At 0.5B–135M scale, browser inference is more practical for navigation assistance, form automation, and local search than for general chatbots — and nothing leaves the device except the search query.

Cost Comparison

Deployment

Per Query

Monthly

Notes

SELF_HOSTED

$0.00

~$4 electricity

Hardware is sunk cost. RTX 4080 draws ~150 W under inference load.

VAST_AI_GPU

$0.00

~$34

$0.15/hr × ~227 hrs/month (scheduled on/off only).

OPENROUTER_API

~$0.0005

< $1 at demo traffic

Scales linearly with query volume. No fixed infrastructure cost.

CLIENT_BROWSER

$0.00

Computation runs entirely in the visitor's browser.

Vast.ai runs on a fixed schedule (06:30–17:00 IL, Sun–Thu) — roughly 227 billable hours/month at $0.15/hr.

Notes

—Active sessions are polled every 10 seconds per deployment — visitors can see shared load as a live explanation for slower inference.

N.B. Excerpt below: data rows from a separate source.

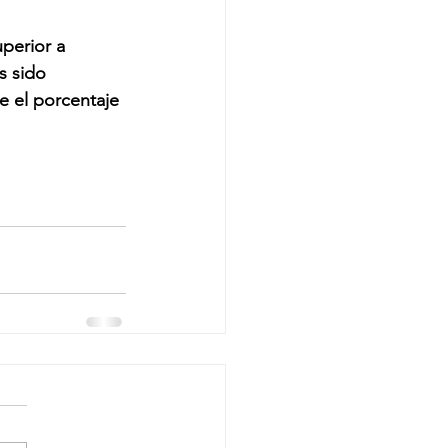
perior a 
s sido 
e el porcentaje 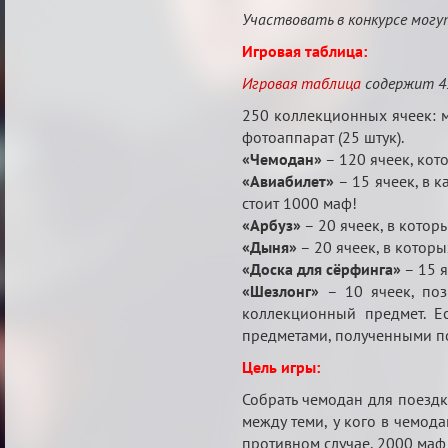
Участвовать в конкурсе могут
Игровая таблица:
Игровая таблица
содержит 45
250 коллекционных ячеек: ма
фотоаппарат (25 штук).
«Чемодан»
– 120 ячеек, кот
«Авиабилет»
– 15 ячеек, в к
стоит 1000 маф!
«Арбуз»
– 20 ячеек, в котор
«Дыня»
– 20 ячеек, в которы
«Доска для сёрфинга»
– 15 я
«Шезлонг»
– 10 ячеек, поз
коллекционный предмет. Е
предметами, полученными по
Цель игры:
Собрать чемодан для поездк
между теми, у кого в чемода
противном случае, 2000 маф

—The Vast.ai instance uses an RTX 3090 (24 GB VRAM). The RTX 4080 (16 GB VRAM) is the home machine running SELF_HOSTED.

—Outsourcing inference costs more per call but may cost less than the engineers needed to maintain self-hosted infrastructure at scale — especially given how fast compression, caching, and optimization patterns are evolving.